[Stored data entries]
-------

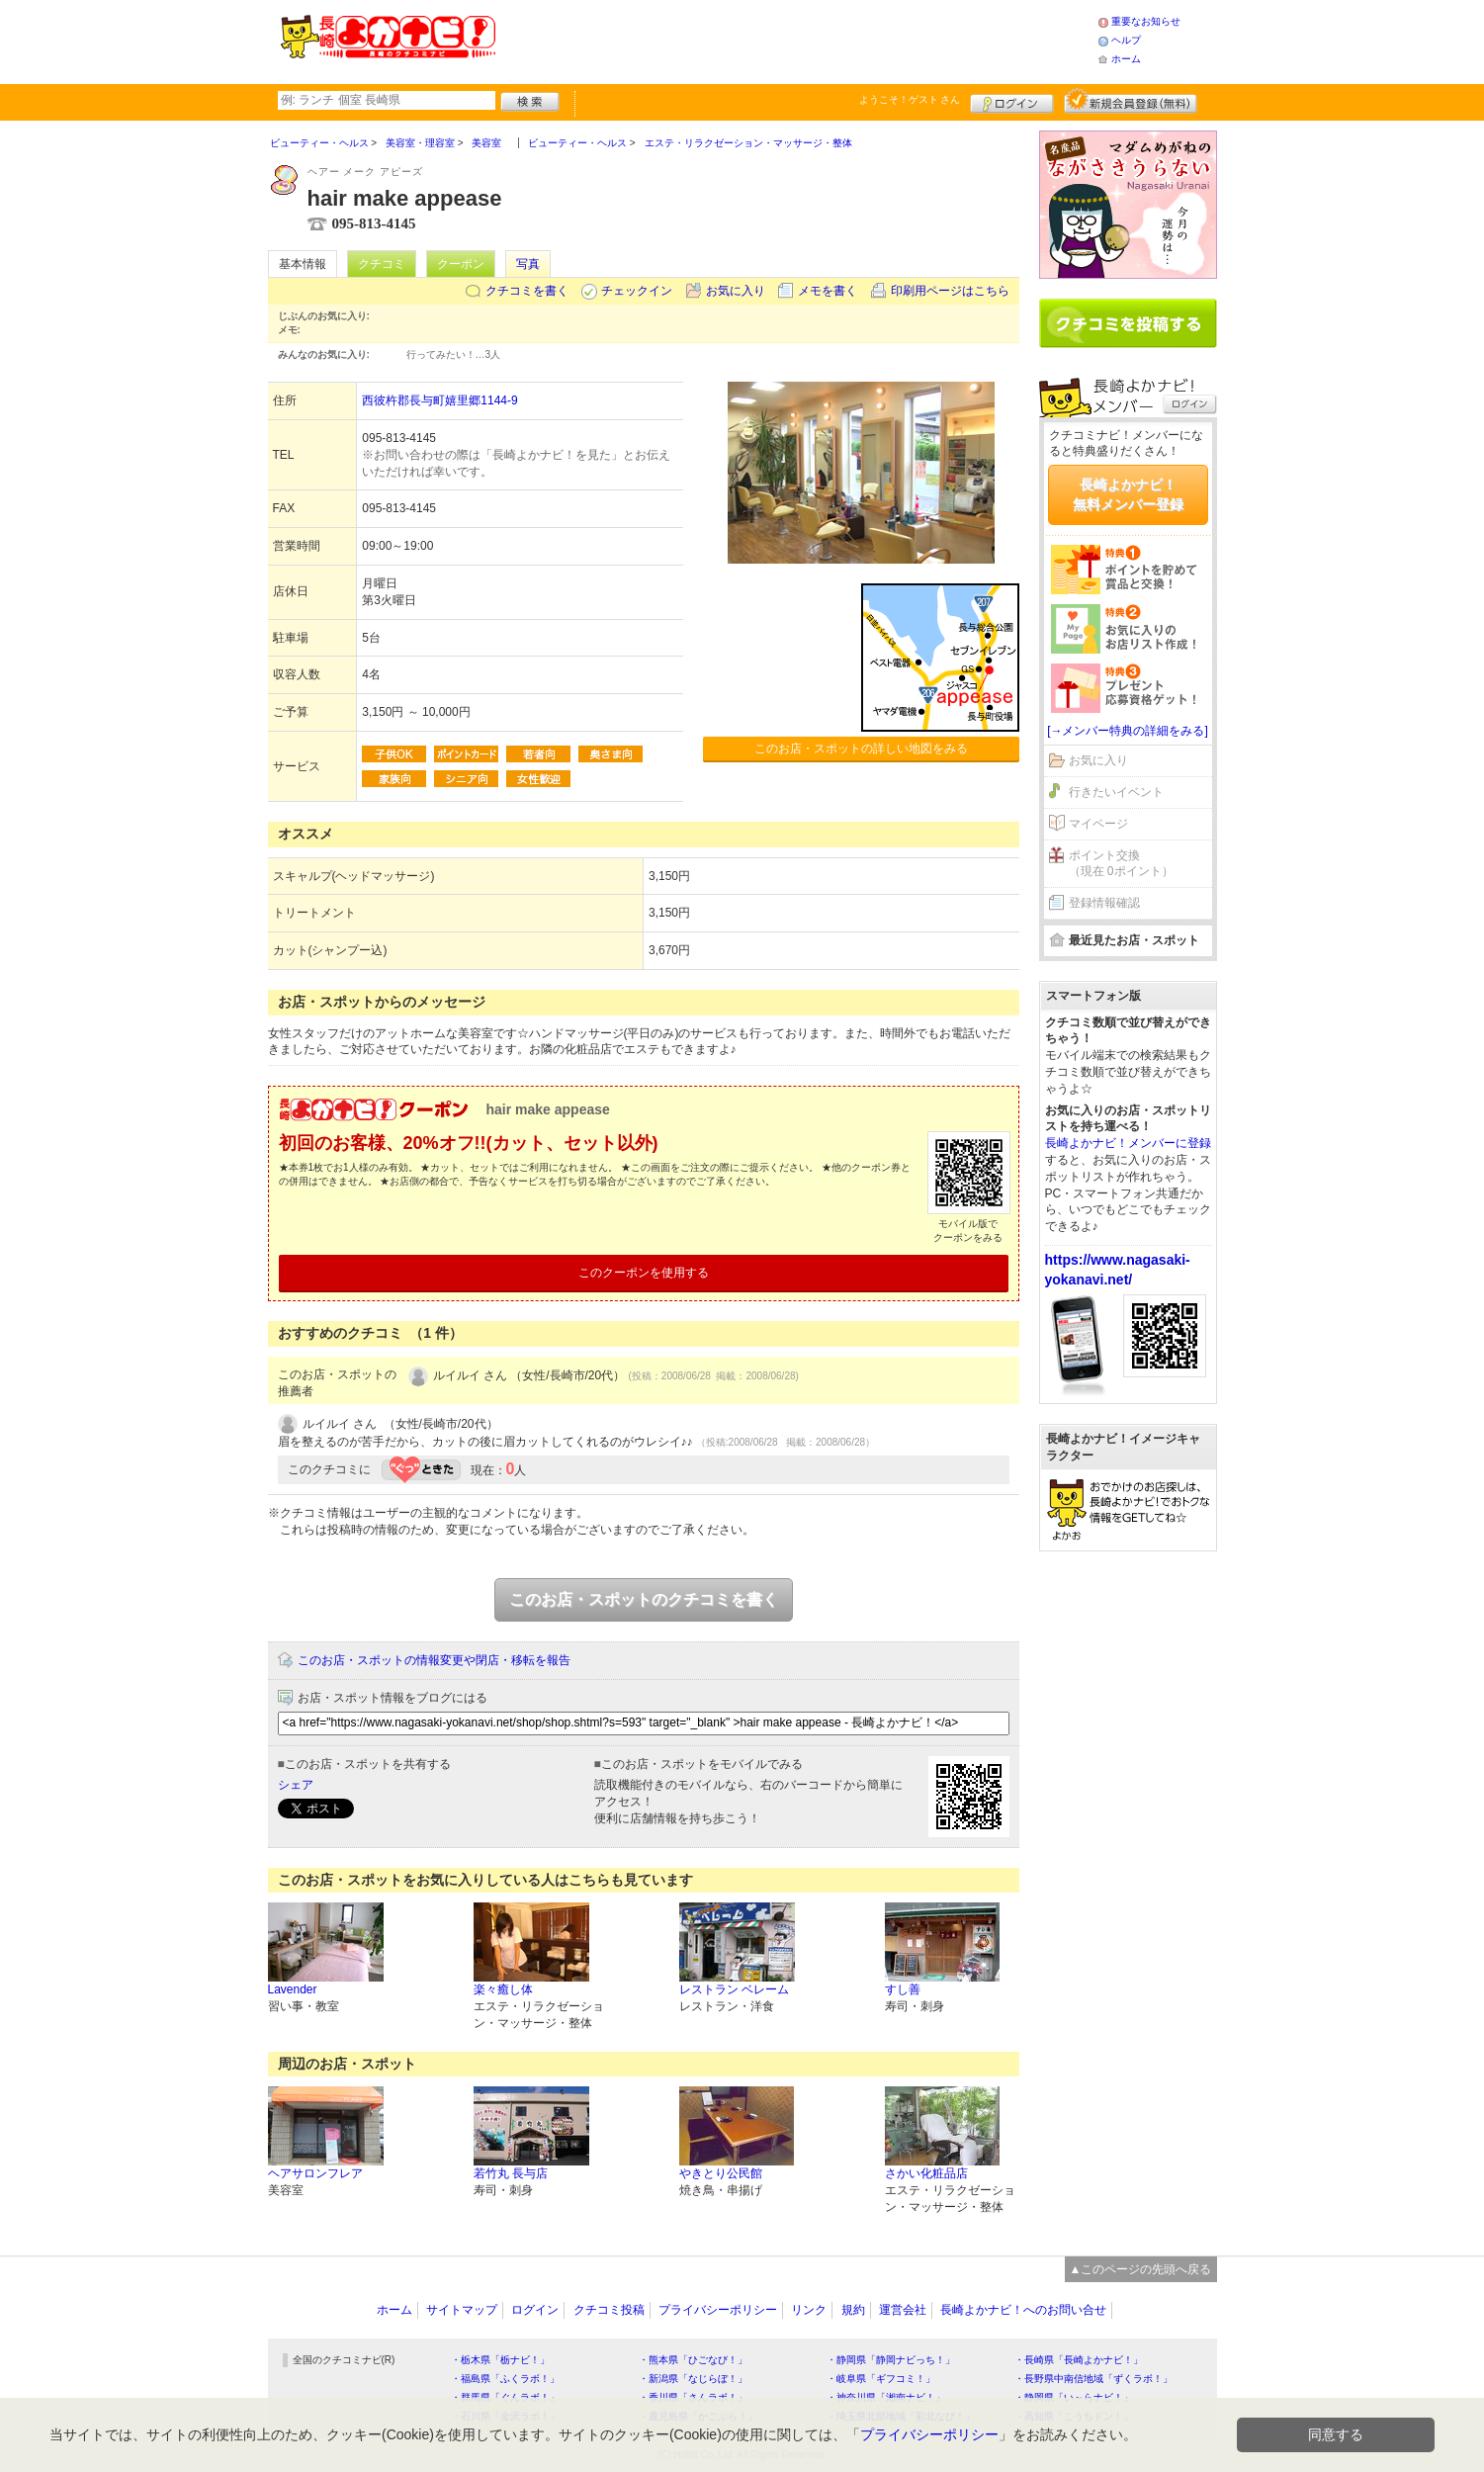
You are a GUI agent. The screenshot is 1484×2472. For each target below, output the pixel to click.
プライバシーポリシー (717, 2310)
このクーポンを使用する (643, 1273)
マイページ (1098, 824)
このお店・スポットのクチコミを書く (643, 1599)
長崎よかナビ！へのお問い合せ (1023, 2310)
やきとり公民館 (720, 2173)
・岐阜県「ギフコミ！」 (881, 2378)
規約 (853, 2310)
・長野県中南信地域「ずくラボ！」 (1093, 2378)
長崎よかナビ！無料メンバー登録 (1128, 494)
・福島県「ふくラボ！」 (505, 2378)
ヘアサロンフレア (315, 2173)
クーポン (460, 264)
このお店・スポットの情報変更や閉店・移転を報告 (434, 1660)
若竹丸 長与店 (511, 2173)
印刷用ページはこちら (950, 291)
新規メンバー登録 (1130, 101)
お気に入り (735, 291)
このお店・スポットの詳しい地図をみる (861, 748)
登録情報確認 (1104, 903)
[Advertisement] (796, 39)
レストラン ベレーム (734, 1989)
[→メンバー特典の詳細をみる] (1127, 731)
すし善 (902, 1989)
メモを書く (827, 291)
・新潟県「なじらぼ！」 (693, 2378)
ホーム (1126, 58)
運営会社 (902, 2310)
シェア (295, 1785)
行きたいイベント (1116, 792)
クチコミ (381, 264)
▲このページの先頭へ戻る (1141, 2269)
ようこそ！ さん (910, 99)
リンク (809, 2310)
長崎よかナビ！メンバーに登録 (1128, 1143)
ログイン (1012, 101)
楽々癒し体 (503, 1989)
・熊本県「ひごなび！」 (693, 2359)
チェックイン (636, 291)
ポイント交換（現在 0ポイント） (1121, 863)
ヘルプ (1126, 40)
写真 (528, 264)
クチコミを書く (526, 291)
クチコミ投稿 (609, 2310)
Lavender (292, 1989)
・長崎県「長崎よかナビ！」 (1078, 2359)
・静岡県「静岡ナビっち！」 (891, 2359)
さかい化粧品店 (926, 2173)
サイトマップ (461, 2310)
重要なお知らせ (1145, 21)
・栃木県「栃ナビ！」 (500, 2359)
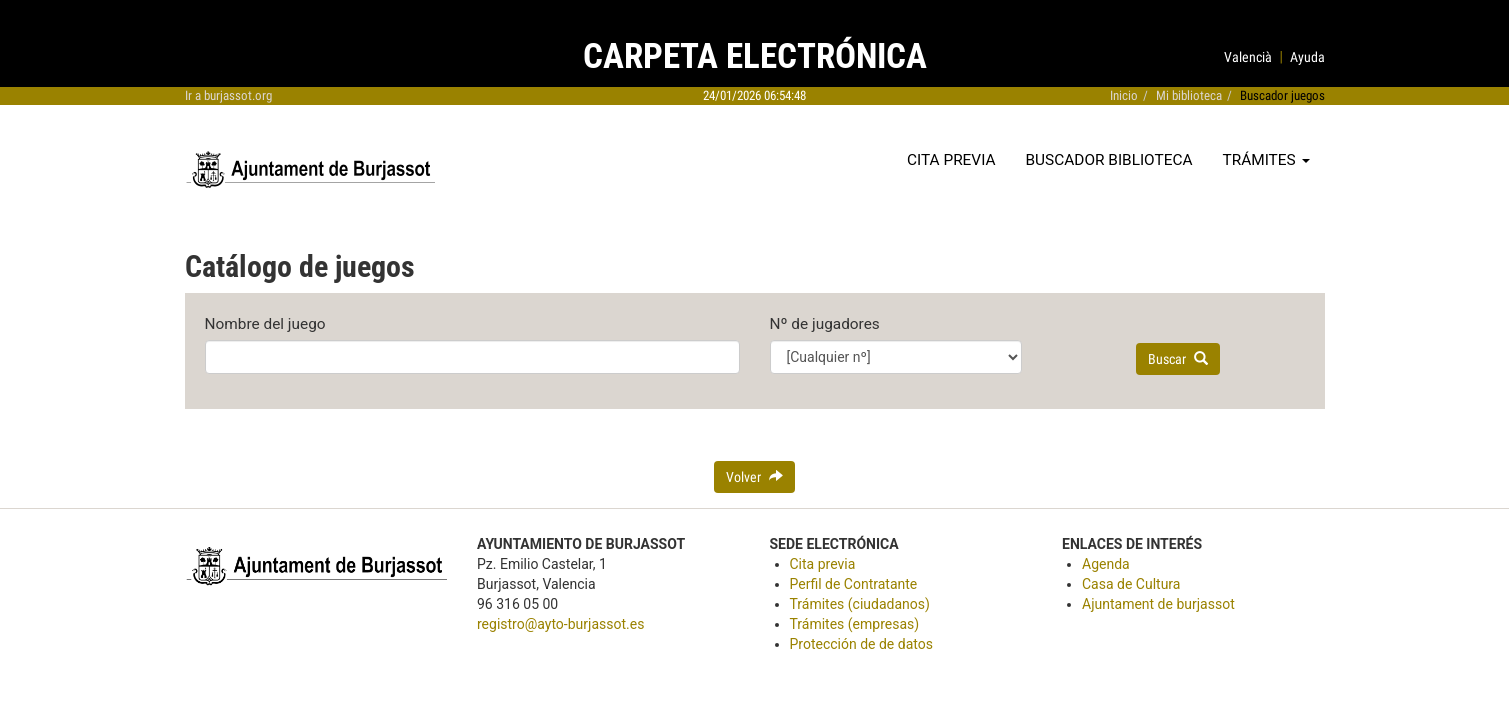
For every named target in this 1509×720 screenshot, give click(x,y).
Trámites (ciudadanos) (860, 604)
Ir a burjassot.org (228, 95)
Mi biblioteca (1189, 95)
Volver (754, 477)
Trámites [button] (1266, 160)
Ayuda (1307, 57)
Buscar (1178, 359)
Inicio (1124, 95)
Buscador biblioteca (1109, 160)
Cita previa (951, 160)
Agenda (1106, 564)
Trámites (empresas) (855, 624)
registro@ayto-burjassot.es (560, 624)
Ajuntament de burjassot (1158, 604)
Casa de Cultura (1131, 584)
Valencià (1248, 57)
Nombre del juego (265, 324)
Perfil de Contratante (854, 584)
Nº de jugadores (825, 324)
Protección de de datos (861, 644)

-------

EXERCISE DESCRIPTION: Full copy, no pictures: write out each line of the data exactly as it stands.

THE COMPLETED TASK:
You are a GUI agent. The screenshot is 1484×2472. For each target below, output the pixel to click.
プライバシーポリシー (717, 2310)
このクーポンを使用する (643, 1273)
マイページ (1098, 824)
このお店・スポットのクチコミを書く (643, 1599)
長崎よかナビ！へのお問い合せ (1023, 2310)
やきとり公民館 (720, 2173)
・岐阜県「ギフコミ！」 (881, 2378)
規約 (853, 2310)
・長野県中南信地域「ずくラボ！」 (1093, 2378)
長崎よかナビ！無料メンバー登録 (1128, 494)
・福島県「ふくラボ！」 (505, 2378)
ヘアサロンフレア (315, 2173)
クーポン (460, 264)
このお店・スポットの情報変更や閉店・移転を報告 (434, 1660)
若竹丸 長与店 (511, 2173)
印刷用ページはこちら (950, 291)
新規メンバー登録 (1130, 101)
お気に入り (735, 291)
このお店・スポットの詳しい地図をみる (861, 748)
登録情報確認 (1104, 903)
[Advertisement] (796, 39)
レストラン ベレーム (734, 1989)
[→メンバー特典の詳細をみる] (1127, 731)
すし善 (902, 1989)
メモを書く (827, 291)
・新潟県「なじらぼ！」 (693, 2378)
ホーム (1126, 58)
運営会社 (902, 2310)
シェア (295, 1785)
行きたいイベント (1116, 792)
クチコミ (381, 264)
▲このページの先頭へ戻る (1141, 2269)
ようこそ！ さん (910, 99)
リンク (809, 2310)
長崎よかナビ！メンバーに登録 (1128, 1143)
ログイン (1012, 101)
楽々癒し体 (503, 1989)
・熊本県「ひごなび！」 (693, 2359)
チェックイン (636, 291)
ポイント交換（現在 0ポイント） (1121, 863)
ヘルプ (1126, 40)
写真 (528, 264)
クチコミを書く (526, 291)
クチコミ投稿 (609, 2310)
Lavender (292, 1989)
・長崎県「長崎よかナビ！」 (1078, 2359)
・静岡県「静岡ナビっち！」 (891, 2359)
さかい化粧品店 (926, 2173)
サイトマップ (461, 2310)
重要なお知らせ (1145, 21)
・栃木県「栃ナビ！」 (500, 2359)
For every named target in this 1509×720 screenshot, give click(x,y).
Trámites (ciudadanos) (860, 604)
Ir a burjassot.org (228, 95)
Mi biblioteca (1189, 95)
Volver (754, 477)
Trámites [button] (1266, 160)
Ayuda (1307, 57)
Buscar (1178, 359)
Inicio (1124, 95)
Buscador biblioteca (1109, 160)
Cita previa (951, 160)
Agenda (1106, 564)
Trámites (empresas) (855, 624)
registro@ayto-burjassot.es (560, 624)
Ajuntament de burjassot (1158, 604)
Casa de Cultura (1131, 584)
Valencià (1248, 57)
Nombre del juego (265, 324)
Perfil de Contratante (854, 584)
Nº de jugadores (825, 324)
Protección de de datos (861, 644)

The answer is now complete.